When we have a new person come on the forum you all need to lean to cut a little slack and be helpful not attacking them because they offer another view. There was nothing wrong with this story and our breed and there were many helpful posts but the ones getting defensive and setting a negative tone is really not needed. So Lets all play nice and welcome this new member there is nothing to be negative about in this thread.


----------



## cronicmole (Nov 27, 2008)

Yeah I really love pitbulls and would not want a bad one as potrayed in rap videos movies etc.. I have been a lurkin member since 2008 way before most people in this thread lol and just got one in late 2009..because i wanted to be sure.and soak up as much as i could if that doesnt show dedication to learn then i dont know


----------



## StaffyDaddy (Mar 28, 2009)

All I have to say is that dog aggression should be expected, not encouraged. That's really all there is to it.


----------



## Aidan (Nov 3, 2009)

no one here meant anything bad or meant to come across the wrong way, they may have just read into it the wrong way. you are very welcome here and we love our new people.


----------



## Aximus Prime (Dec 15, 2009)

I didn't buy my APBT to protect me. That's what Smith And Wesson is for. 
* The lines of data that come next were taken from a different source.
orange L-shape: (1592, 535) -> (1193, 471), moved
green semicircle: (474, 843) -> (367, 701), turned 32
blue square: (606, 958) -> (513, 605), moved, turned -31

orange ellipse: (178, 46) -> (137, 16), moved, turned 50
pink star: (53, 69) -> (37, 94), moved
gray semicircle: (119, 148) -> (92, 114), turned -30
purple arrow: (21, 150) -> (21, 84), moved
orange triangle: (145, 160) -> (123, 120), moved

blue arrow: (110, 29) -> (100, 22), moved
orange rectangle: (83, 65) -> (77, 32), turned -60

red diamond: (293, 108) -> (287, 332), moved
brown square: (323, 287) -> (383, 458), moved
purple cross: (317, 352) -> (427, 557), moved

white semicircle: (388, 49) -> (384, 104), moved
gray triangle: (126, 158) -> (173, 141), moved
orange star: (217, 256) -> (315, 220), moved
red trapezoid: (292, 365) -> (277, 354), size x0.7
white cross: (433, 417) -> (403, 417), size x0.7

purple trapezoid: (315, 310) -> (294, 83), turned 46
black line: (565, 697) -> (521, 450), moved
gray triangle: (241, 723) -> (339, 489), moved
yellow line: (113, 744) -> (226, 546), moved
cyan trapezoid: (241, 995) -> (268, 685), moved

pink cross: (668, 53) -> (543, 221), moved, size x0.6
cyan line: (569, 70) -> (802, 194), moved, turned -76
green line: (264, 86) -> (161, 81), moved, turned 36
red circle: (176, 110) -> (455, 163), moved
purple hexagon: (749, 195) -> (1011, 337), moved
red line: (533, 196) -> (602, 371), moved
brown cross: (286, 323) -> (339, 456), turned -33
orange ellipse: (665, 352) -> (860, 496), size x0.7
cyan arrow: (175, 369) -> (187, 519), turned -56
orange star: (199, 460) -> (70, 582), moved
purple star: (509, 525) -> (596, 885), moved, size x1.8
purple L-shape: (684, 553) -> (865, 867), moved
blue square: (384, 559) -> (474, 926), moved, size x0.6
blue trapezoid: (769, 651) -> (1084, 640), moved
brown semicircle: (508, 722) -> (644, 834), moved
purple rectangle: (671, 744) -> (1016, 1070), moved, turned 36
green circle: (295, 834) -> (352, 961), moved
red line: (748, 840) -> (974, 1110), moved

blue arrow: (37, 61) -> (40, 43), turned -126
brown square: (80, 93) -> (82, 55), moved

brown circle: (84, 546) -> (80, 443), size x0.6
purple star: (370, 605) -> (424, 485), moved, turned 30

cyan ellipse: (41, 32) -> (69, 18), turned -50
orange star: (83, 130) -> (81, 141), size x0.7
I wanted a dog that would be friendly to new people that came over to visit. Can't get a better dog for that.


----------



## cronicmole (Nov 27, 2008)

davidfitness83 said:


> I am not buying this whole sarcasm joke thing that last scentence did not sit too well. Hopefully I am wrong but I did not see where you were joking, if you have been lurking on this site since 2008 and did your research before buying the pit dog you should know what kind of behavior to expect out of a 16 week old pit puppy. There are a lot of bad people turning pit dogs into man bitters or unnecessarily agressive so excuse me if I reacted but your post didnt sound right.


you are really going to cause me get banned for saying something to you my man


----------



## performanceknls (Apr 4, 2009)

Anyone else want an infraction? When I say knock it off I mean knock it off........ can't you kids play nice? lol

cronicmole I took care of it, it is behind us lets all move forward please


----------



## Lex's Guardian (Aug 8, 2009)

cronicmole said:


> Hey,
> My pitbull Samson is about 4 months and today we were in the vet's office and there was this poodle..poodle starts barking like Tyson in the 90's going crazy runs up on my puppy...the owner is scared to death what does my dog do..whimper and hide behind my leg..woman bursts out laughing I'm looking at him like you serious right now? the dog has pink ribbons!! lol.. am I cuddling him too much or treating him too good IDK..how is suppose to protect me if he is scared of everything


He's still just a babeh... Give him sometime to grow into his own. He's still new to this world, learning how to use his senses & figure things out. They aren't fully grown until about the age of 2. My dog just turned 1 early December & recently figure out he had acute hearing & just got his adult bark. Now he utilizes those senses as often as possible, like now & 7 mins ago


----------



## reddoggy (Jan 31, 2008)

The dog doesnt need to be aggro...nIt's an unwanted trait.
Believe me though, this is the most loyal breed out there and when it feels it NEEDS to protect you, he will


----------



## Lex's Guardian (Aug 8, 2009)

cronicmole said:


> I know its good,but still a poodle though..how you scared of Paris Hilton's dog lol


Dude, I find poodles to be nasty vicious lil things as well as chihuahuas & dachshunds (no offense if any of you guys happen to have one)...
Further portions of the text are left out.